Studies have reported that African-Americans develop kidney failure at an earlier age than whites, leaving them trapped in a cycle of illness and a poor quality of life during what should be their healthiest years. People die prematurely, leaving family members to grieve.

Diane Williams volunteers with the Chicago Association of Kidney Patients because she has experienced kidney failure up close. Her husband, Major League Baseball umpire Charlie Williams, faced a possible leg amputation and was undergoing dialysis when he died at 61 of complications of kidney failure in 2005. The group formed in 2003 on the Far South Side as a support group for African-Americans battling kidney disease.

"When you lose someone you love," Williams said, "there is always a hole in your soul."

Jones, diagnosed with diabetes 14 years ago, worries about what the future holds.

His brother Joseph McNeal, who has diabetes and is a year older, has been tethered to a dialysis machine for a year. Diabetic retinopathy robbed McNeal of his eyesight about 18 months ago. "It's scary to see what he's going through," said a downcast Jones, taking a break at his favorite neighborhood coffeehouse. "Especially when you have the same symptoms."

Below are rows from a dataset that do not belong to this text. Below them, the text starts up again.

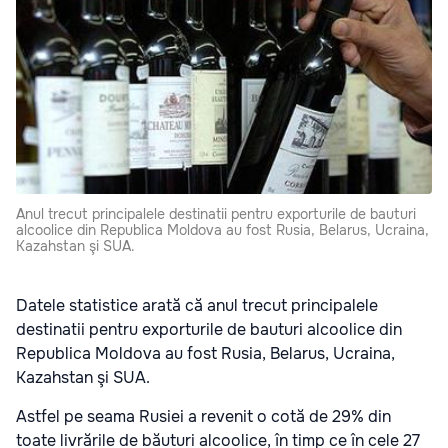
Anul trecut principalele destinatii pentru exporturile de bauturi
alcoolice din Republica Moldova au fost Rusia, Belarus, Ucraina,
Kazahstan şi SUA.
Datele statistice arată că anul trecut principalele
destinatii pentru exporturile de bauturi alcoolice din
Republica Moldova au fost Rusia, Belarus, Ucraina,
Kazahstan şi SUA.
Astfel pe seama Rusiei a revenit o cotă de 29% din
toate livrările de băuturi alcoolice, în timp ce în cele 27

Weeks later, Jones was hospitalized for kidney failure and went on dialysis. Because of his worsening health problems, he moved from his Hyde Park home to live with another brother in Lombard.

Charles Baker, 57, was first diagnosed with high blood pressure when he was 16. He had a stroke in 1991, went on dialysis in 2001 and eventually got a kidney transplant.

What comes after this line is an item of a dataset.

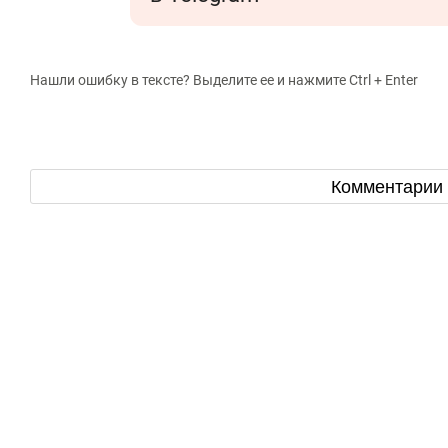
Нашли ошибку в тексте? Выделите ее и нажмите Ctrl + Enter
Комментарии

His son, Jemil Floyd, who also has high blood pressure, started dialysis last April at age 17. Baker sobs at the thought of it. "I've been where he is," Baker said, his voice cracking.

• • •

A steady stream of people flowed last fall into the basement of Oakdale Covenant Church on South Vincennes Avenue to undergo a health screening organized by the American Kidney Fund.

Kidney disease had become too serious of a problem for the church to ignore, said Rev. D. Darrell Griffin, who said his own father died of complications of diabetes and kidney failure in 2005.

"This is something we hadn't addressed, and it's really alarming," Griffin said.

The screening was part of an intervention program by the fund, which aims to reduce high rates of kidney failure in minority communities by collaborating with public and private organizations. The group operates minority intervention programs in Chicago, Atlanta and Washington—cities with large African-American populations and high rates of kidney disease.

Samella Sutton, a pharmacist and member of the church's health ministry, led the congregants in an opening prayer: "Oh Lord, we pray for good health."

By noon, 61 members of the church, located in ZIP code 60620, had rolled up their sleeves to give blood samples, get their blood pressure levels taken and give urine specimens for testing.

After the screening, internist Dr. David Ellens led a question-and-answer session in the large basement.

"Let's prevent bad things from happening," he half-shouted into a microphone, listing the medical problems that could be staved off with good health practices. Stroke. Heart attack. Kidney disease. Kidney failure. Premature death.

Heads nodded.

"Thank you, Lord, for giving us this opportunity to talk to people about their health and well-being," Ellens said solemnly in a closing prayer. "We pray it is information they will use."